# PROMPT
Copy each line of the data below in which the word "Android" can be found.

▬▬▬▬▬▬▬▬▬▬

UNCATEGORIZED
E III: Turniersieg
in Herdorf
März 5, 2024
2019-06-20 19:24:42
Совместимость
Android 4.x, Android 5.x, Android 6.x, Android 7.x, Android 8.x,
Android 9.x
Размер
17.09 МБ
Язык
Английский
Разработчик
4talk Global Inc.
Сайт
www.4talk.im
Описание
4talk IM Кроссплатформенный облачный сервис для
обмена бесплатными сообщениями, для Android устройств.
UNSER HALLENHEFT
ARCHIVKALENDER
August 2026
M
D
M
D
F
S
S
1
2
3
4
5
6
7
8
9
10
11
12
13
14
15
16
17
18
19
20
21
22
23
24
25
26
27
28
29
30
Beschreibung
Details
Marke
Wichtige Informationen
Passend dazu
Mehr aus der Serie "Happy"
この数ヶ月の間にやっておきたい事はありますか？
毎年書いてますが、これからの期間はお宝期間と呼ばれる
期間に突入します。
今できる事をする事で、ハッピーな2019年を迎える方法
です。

▬▬▬▬▬▬▬▬▬▬

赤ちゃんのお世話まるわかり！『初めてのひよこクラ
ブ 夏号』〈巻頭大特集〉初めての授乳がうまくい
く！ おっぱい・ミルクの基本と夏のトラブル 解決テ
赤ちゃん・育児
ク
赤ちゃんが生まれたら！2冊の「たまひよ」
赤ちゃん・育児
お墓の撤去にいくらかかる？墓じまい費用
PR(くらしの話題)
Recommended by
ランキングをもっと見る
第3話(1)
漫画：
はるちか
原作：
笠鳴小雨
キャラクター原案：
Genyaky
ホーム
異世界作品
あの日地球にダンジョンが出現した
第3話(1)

▬▬▬▬▬▬▬▬▬▬

# TASK RESULT
Android 4.x, Android 5.x, Android 6.x, Android 7.x, Android 8.x,
Android 9.x
обмена бесплатными сообщениями, для Android устройств.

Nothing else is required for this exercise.